Problem to solve. Print the whole listing again exactly, keeping no pictures in it.

*** Opening Information supplied ***

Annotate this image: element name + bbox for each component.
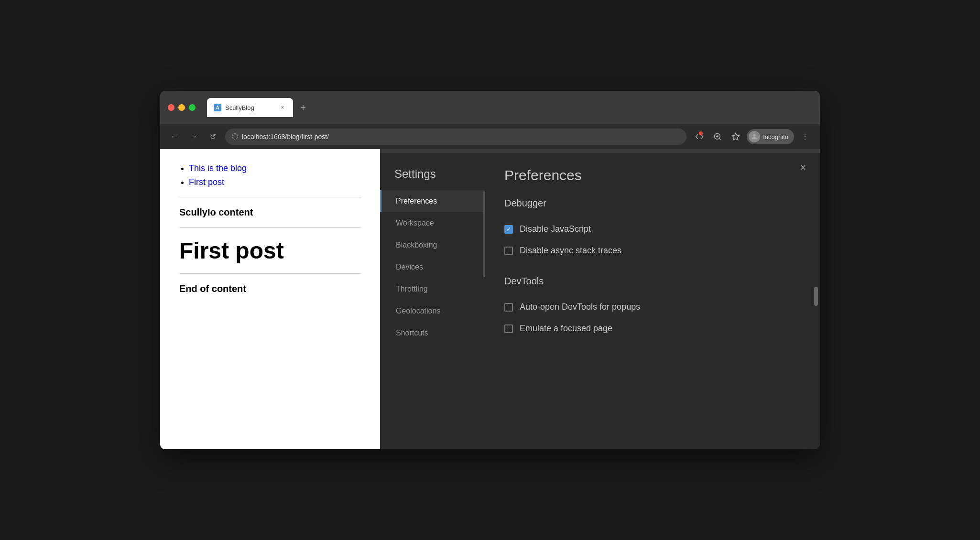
devtools-panel: Settings Preferences Workspace Blackboxi… xyxy=(380,149,820,449)
traffic-lights xyxy=(168,104,196,111)
devtools-body: Settings Preferences Workspace Blackboxi… xyxy=(380,153,820,449)
auto-open-label: Auto-open DevTools for popups xyxy=(520,302,640,312)
title-bar: A ScullyBlog × + xyxy=(160,91,820,124)
devtools-section: DevTools Auto-open DevTools for popups E… xyxy=(504,276,801,339)
new-tab-button[interactable]: + xyxy=(296,100,310,115)
auto-open-item: Auto-open DevTools for popups xyxy=(504,296,801,318)
browser-window: A ScullyBlog × + ← → ↺ ⓘ localhost:1668/… xyxy=(160,91,820,449)
code-icon[interactable] xyxy=(692,130,707,144)
disable-js-checkbox[interactable] xyxy=(504,225,513,234)
tab-bar: A ScullyBlog × + xyxy=(207,98,812,117)
nav-list-item: First post xyxy=(189,177,361,187)
svg-line-1 xyxy=(719,138,721,140)
menu-icon[interactable] xyxy=(798,130,812,144)
end-text: End of content xyxy=(179,283,361,294)
incognito-avatar xyxy=(749,131,760,142)
devtools-section-title: DevTools xyxy=(504,276,801,287)
close-traffic-light[interactable] xyxy=(168,104,174,111)
disable-async-label: Disable async stack traces xyxy=(520,246,621,256)
preferences-title: Preferences xyxy=(504,167,801,184)
webpage: This is the blog First post ScullyIo con… xyxy=(160,149,380,449)
sidebar-item-throttling[interactable]: Throttling xyxy=(380,278,485,300)
tab-favicon: A xyxy=(214,104,221,111)
incognito-label: Incognito xyxy=(763,133,788,140)
address-text: localhost:1668/blog/first-post/ xyxy=(242,133,329,140)
debugger-section-title: Debugger xyxy=(504,198,801,209)
sidebar-item-preferences[interactable]: Preferences xyxy=(380,190,485,212)
section-title: ScullyIo content xyxy=(179,207,361,218)
address-input-wrapper[interactable]: ⓘ localhost:1668/blog/first-post/ xyxy=(225,129,686,145)
sidebar-item-geolocations[interactable]: Geolocations xyxy=(380,300,485,322)
sidebar-item-workspace[interactable]: Workspace xyxy=(380,212,485,234)
forward-button[interactable]: → xyxy=(187,130,200,143)
nav-list: This is the blog First post xyxy=(189,163,361,187)
disable-async-checkbox[interactable] xyxy=(504,247,513,255)
toolbar-right: Incognito xyxy=(692,129,812,144)
svg-point-8 xyxy=(805,139,806,140)
incognito-button[interactable]: Incognito xyxy=(747,129,794,144)
browser-content: This is the blog First post ScullyIo con… xyxy=(160,149,820,449)
tab-title: ScullyBlog xyxy=(225,104,275,111)
disable-js-label: Disable JavaScript xyxy=(520,224,591,234)
emulate-focused-item: Emulate a focused page xyxy=(504,318,801,339)
settings-scrollbar-thumb xyxy=(814,287,818,306)
sidebar-item-devices[interactable]: Devices xyxy=(380,256,485,278)
settings-header: Settings xyxy=(380,162,485,190)
nav-list-item: This is the blog xyxy=(189,163,361,173)
svg-point-6 xyxy=(805,134,806,135)
disable-js-item: Disable JavaScript xyxy=(504,218,801,240)
settings-scrollbar[interactable] xyxy=(814,172,818,306)
minimize-traffic-light[interactable] xyxy=(178,104,185,111)
divider-2 xyxy=(179,227,361,228)
page-title: First post xyxy=(179,238,361,264)
disable-async-item: Disable async stack traces xyxy=(504,240,801,261)
emulate-focused-checkbox[interactable] xyxy=(504,324,513,333)
address-bar: ← → ↺ ⓘ localhost:1668/blog/first-post/ xyxy=(160,124,820,149)
settings-close-button[interactable]: × xyxy=(796,161,810,175)
maximize-traffic-light[interactable] xyxy=(189,104,196,111)
tab-close-button[interactable]: × xyxy=(279,104,286,111)
back-button[interactable]: ← xyxy=(168,130,181,143)
devtools-top-bar xyxy=(380,149,820,153)
active-tab[interactable]: A ScullyBlog × xyxy=(207,98,293,117)
svg-point-5 xyxy=(753,134,756,137)
divider-3 xyxy=(179,273,361,274)
blog-link[interactable]: This is the blog xyxy=(189,163,247,173)
zoom-icon[interactable] xyxy=(710,130,725,144)
lock-icon: ⓘ xyxy=(232,132,238,141)
sidebar-item-shortcuts[interactable]: Shortcuts xyxy=(380,322,485,344)
emulate-focused-label: Emulate a focused page xyxy=(520,324,612,334)
svg-marker-4 xyxy=(732,133,740,140)
auto-open-checkbox[interactable] xyxy=(504,303,513,312)
settings-content: × Preferences Debugger Disable JavaScrip… xyxy=(485,153,820,449)
settings-sidebar: Settings Preferences Workspace Blackboxi… xyxy=(380,153,485,449)
first-post-link[interactable]: First post xyxy=(189,177,224,187)
refresh-button[interactable]: ↺ xyxy=(206,130,219,143)
debugger-section: Debugger Disable JavaScript Disable asyn… xyxy=(504,198,801,261)
star-icon[interactable] xyxy=(729,130,743,144)
svg-point-7 xyxy=(805,136,806,137)
sidebar-item-blackboxing[interactable]: Blackboxing xyxy=(380,234,485,256)
divider-1 xyxy=(179,197,361,197)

*** Closing Information supplied ***

Solution for this task.
Annotate this image: element name + bbox for each component.
devtools-panel: Settings Preferences Workspace Blackboxi… xyxy=(380,149,820,449)
traffic-lights xyxy=(168,104,196,111)
devtools-body: Settings Preferences Workspace Blackboxi… xyxy=(380,153,820,449)
auto-open-label: Auto-open DevTools for popups xyxy=(520,302,640,312)
title-bar: A ScullyBlog × + xyxy=(160,91,820,124)
devtools-section: DevTools Auto-open DevTools for popups E… xyxy=(504,276,801,339)
new-tab-button[interactable]: + xyxy=(296,100,310,115)
auto-open-item: Auto-open DevTools for popups xyxy=(504,296,801,318)
browser-window: A ScullyBlog × + ← → ↺ ⓘ localhost:1668/… xyxy=(160,91,820,449)
code-icon[interactable] xyxy=(692,130,707,144)
disable-js-checkbox[interactable] xyxy=(504,225,513,234)
tab-bar: A ScullyBlog × + xyxy=(207,98,812,117)
nav-list-item: First post xyxy=(189,177,361,187)
svg-line-1 xyxy=(719,138,721,140)
menu-icon[interactable] xyxy=(798,130,812,144)
end-text: End of content xyxy=(179,283,361,294)
incognito-avatar xyxy=(749,131,760,142)
devtools-section-title: DevTools xyxy=(504,276,801,287)
close-traffic-light[interactable] xyxy=(168,104,174,111)
disable-async-label: Disable async stack traces xyxy=(520,246,621,256)
preferences-title: Preferences xyxy=(504,167,801,184)
webpage: This is the blog First post ScullyIo con… xyxy=(160,149,380,449)
sidebar-item-throttling[interactable]: Throttling xyxy=(380,278,485,300)
tab-favicon: A xyxy=(214,104,221,111)
incognito-label: Incognito xyxy=(763,133,788,140)
address-text: localhost:1668/blog/first-post/ xyxy=(242,133,329,140)
debugger-section-title: Debugger xyxy=(504,198,801,209)
sidebar-item-preferences[interactable]: Preferences xyxy=(380,190,485,212)
section-title: ScullyIo content xyxy=(179,207,361,218)
address-input-wrapper[interactable]: ⓘ localhost:1668/blog/first-post/ xyxy=(225,129,686,145)
sidebar-item-geolocations[interactable]: Geolocations xyxy=(380,300,485,322)
sidebar-item-workspace[interactable]: Workspace xyxy=(380,212,485,234)
forward-button[interactable]: → xyxy=(187,130,200,143)
nav-list: This is the blog First post xyxy=(189,163,361,187)
disable-async-checkbox[interactable] xyxy=(504,247,513,255)
toolbar-right: Incognito xyxy=(692,129,812,144)
svg-point-8 xyxy=(805,139,806,140)
incognito-button[interactable]: Incognito xyxy=(747,129,794,144)
browser-content: This is the blog First post ScullyIo con… xyxy=(160,149,820,449)
tab-title: ScullyBlog xyxy=(225,104,275,111)
disable-js-label: Disable JavaScript xyxy=(520,224,591,234)
emulate-focused-item: Emulate a focused page xyxy=(504,318,801,339)
settings-scrollbar-thumb xyxy=(814,287,818,306)
sidebar-item-devices[interactable]: Devices xyxy=(380,256,485,278)
settings-header: Settings xyxy=(380,162,485,190)
nav-list-item: This is the blog xyxy=(189,163,361,173)
svg-point-6 xyxy=(805,134,806,135)
disable-js-item: Disable JavaScript xyxy=(504,218,801,240)
settings-scrollbar[interactable] xyxy=(814,172,818,306)
minimize-traffic-light[interactable] xyxy=(178,104,185,111)
divider-2 xyxy=(179,227,361,228)
page-title: First post xyxy=(179,238,361,264)
disable-async-item: Disable async stack traces xyxy=(504,240,801,261)
emulate-focused-checkbox[interactable] xyxy=(504,324,513,333)
address-bar: ← → ↺ ⓘ localhost:1668/blog/first-post/ xyxy=(160,124,820,149)
settings-close-button[interactable]: × xyxy=(796,161,810,175)
maximize-traffic-light[interactable] xyxy=(189,104,196,111)
tab-close-button[interactable]: × xyxy=(279,104,286,111)
back-button[interactable]: ← xyxy=(168,130,181,143)
devtools-top-bar xyxy=(380,149,820,153)
active-tab[interactable]: A ScullyBlog × xyxy=(207,98,293,117)
svg-point-5 xyxy=(753,134,756,137)
divider-3 xyxy=(179,273,361,274)
blog-link[interactable]: This is the blog xyxy=(189,163,247,173)
zoom-icon[interactable] xyxy=(710,130,725,144)
lock-icon: ⓘ xyxy=(232,132,238,141)
sidebar-item-shortcuts[interactable]: Shortcuts xyxy=(380,322,485,344)
emulate-focused-label: Emulate a focused page xyxy=(520,324,612,334)
svg-marker-4 xyxy=(732,133,740,140)
auto-open-checkbox[interactable] xyxy=(504,303,513,312)
settings-content: × Preferences Debugger Disable JavaScrip… xyxy=(485,153,820,449)
settings-sidebar: Settings Preferences Workspace Blackboxi… xyxy=(380,153,485,449)
first-post-link[interactable]: First post xyxy=(189,177,224,187)
refresh-button[interactable]: ↺ xyxy=(206,130,219,143)
debugger-section: Debugger Disable JavaScript Disable asyn… xyxy=(504,198,801,261)
star-icon[interactable] xyxy=(729,130,743,144)
svg-point-7 xyxy=(805,136,806,137)
sidebar-item-blackboxing[interactable]: Blackboxing xyxy=(380,234,485,256)
divider-1 xyxy=(179,197,361,197)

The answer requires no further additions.